South Asian Monitor has completed its two years in an age of media where the lines between international politics, journalism and economics are fraying. The media space is now more than just about reporting and how. It is about a strategic functioning in a region of many possibilities and conflicts.
Independent media is therefore not a matter of choice but one of necessity for survival as an effective entity. The simple world of global politics where bi-polar cold war system reigned is over. Traditional super power domination is declining. In this crossroads of transition SAM is trying to be both contemporary and bold.
SAM’s three challenges
As a SAM contributor and friend of the Editor I believe it’s the most high-profile venture of a journalist, active in the profession for almost 4 decades. Irtiza Nasim Ali has survived Bangladesh’s frenetic media environment where journalism’s challenges are not limited to consequences for expressing unpopular opinions only. Having weathered many road-blocks he has reached the desk of South Asian Monitor. Today, SAM is becoming a vehicle to bring in a new kind of journalism to an emerging audience that is far more sophisticated than seen even a decade back. But challenges remain.

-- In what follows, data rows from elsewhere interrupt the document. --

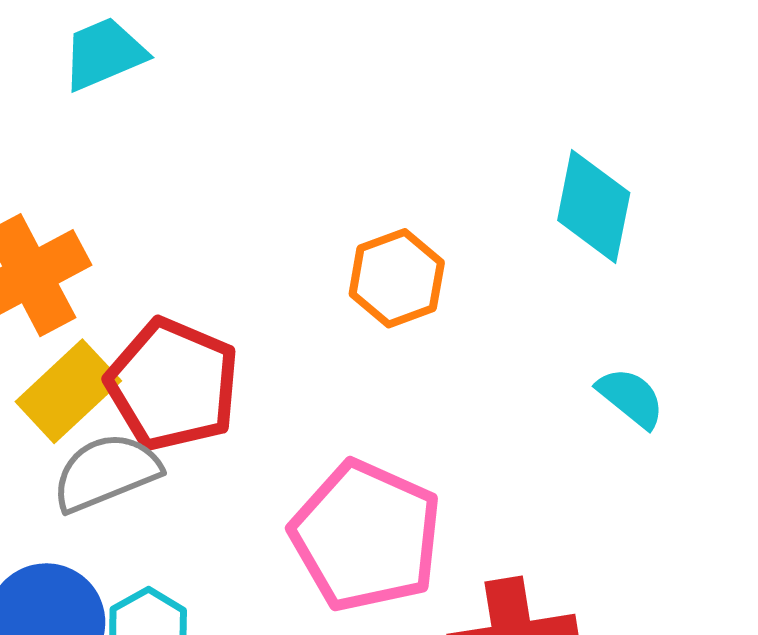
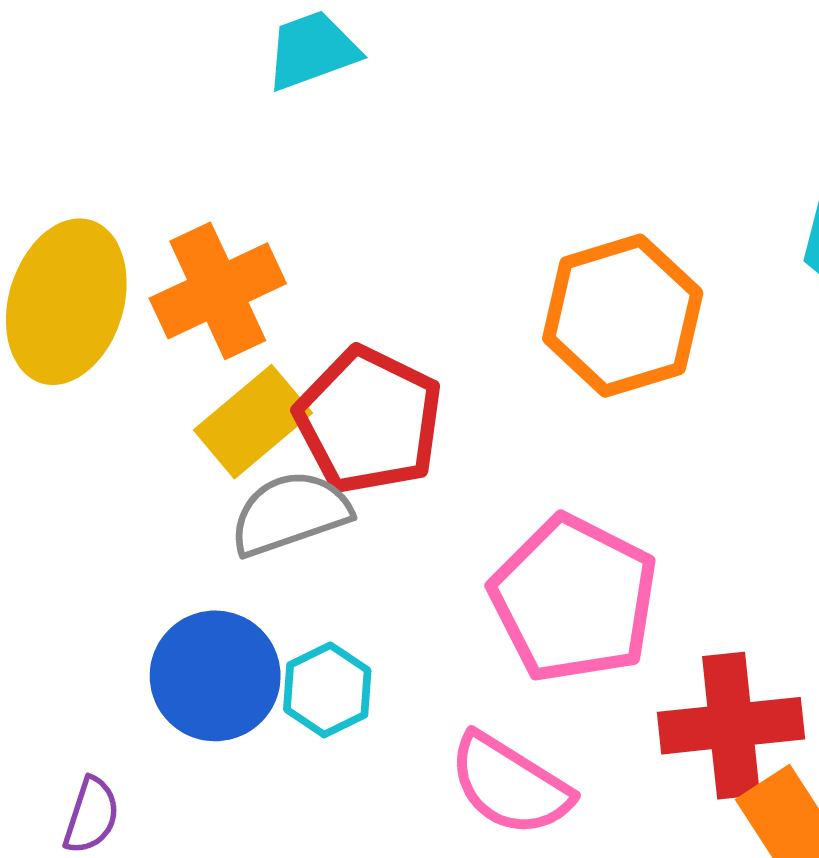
orange hexagon: (397, 278) -> (623, 316), size x1.5

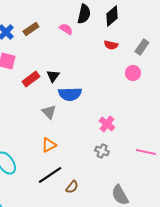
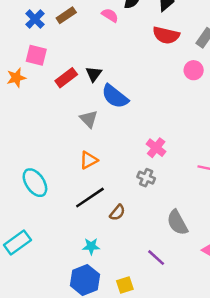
red semicircle: (111, 45) -> (166, 35), size x1.5
blue semicircle: (70, 94) -> (115, 96), turned 40
pink cross: (107, 124) -> (156, 148), moved
gray cross: (102, 151) -> (146, 178), moved

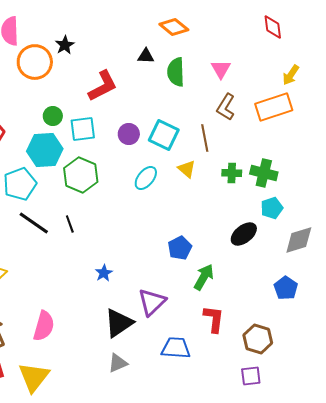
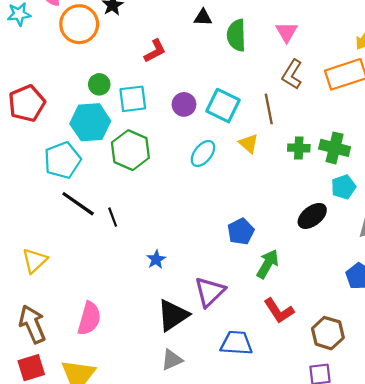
red L-shape: (103, 86) -> (155, 51), size x0.7
black line: (70, 224) -> (113, 217), moved
red L-shape: (214, 319) -> (279, 311), turned 140

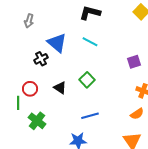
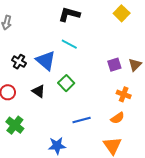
blue triangle: (57, 43) -> (46, 61), moved
black cross: (41, 59) -> (19, 62), turned -32
blue line: (90, 116) -> (82, 120), moved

- The first challenge that SAM faces is of course technological because as an online publication, reach and impact is much greater than ever before. But it also means a much higher level of utilization of digital opportunities to retain relevance. As an international media outlet, SAM is in competition with other national outlets. Contributors from various spaces write on similar or converging issues making such media both national and international simultaneously. Just as the net makes access easier, it also makes competition more intense.
- The second challenge of SAM is to retain its international character which is both its product edge and advantage. Coming out as it does from a non-South Asian country with little strategic interest in the region, SAM is well situated to withstand pressures from various power groups and national governments.

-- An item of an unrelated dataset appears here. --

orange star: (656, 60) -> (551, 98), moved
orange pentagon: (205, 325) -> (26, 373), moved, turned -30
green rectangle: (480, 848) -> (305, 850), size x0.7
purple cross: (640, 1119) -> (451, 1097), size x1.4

But what will have to be sustained is the attitude of the SAM team as a whole. South Asian regional media has often meant proxy national media that have shown greater interest in upholding the national flag than objective analysis from a regional perspective. Till date SAM is unscathed but as its influence grows in the region, pressures to impress national political identities on the outlet will increase. That will be one great challenge of South Asian media in general and SAM in particular in future.
- Finally, the challenge will be of sustainability of all that SAM has wished to be when it was born. Its providing materials that are of quality, its bringing many incisive voices together and providing a platform missing elsewhere. And it is these very achievements that need to be protected. This protection has to extend from the economic to the editorial, from freedom of opinion to judicious investing in a future that is intellectually and otherwise sound.
The challenges are very significant, but they have been also built by the achievements that SAM has made in a relatively short time. What has worked most for SAM is the surprising gap in the regional media market of a corporate platform which it is becoming rapidly. South Asia is a very strong media region with mega player India dominating but no outlet as yet represents the collective nature of the region’s thinking.
SAM is poised to fill this gap by putting on this gown of regional collective aspirations. It holds no flag up and instead of speaking itself, allows all others to speak. There have been such attempts before, but they mostly were sitting on the fences of the cold war. SAM which despite its insecurity is not beholden to any power or state.
Its second achievement is that although resource constrained, SAM has managed to provide an endless supply of news and views to its consumers. To be quite honest, it offers so much on the table that very few will be able to consume all the items. Whether the feast should be a little more moderate or even more elaborate is another matter but the eminently huge feast with limited resources speaks of the commitment of the editorial team.
Its final achievement is its exclusive commitment to media and its principles. It could be tempting to dabble and manipulate in the many small and great games being played in the region but SAM has stayed away from all that till date. Avoiding this temptation when so many have fallen for it marks the serious journalistic intent of SAM.
With so much in its bag and yet so many challenges, the future promises to be robust and exciting. Let’s hope its rewarding too. Best wishes.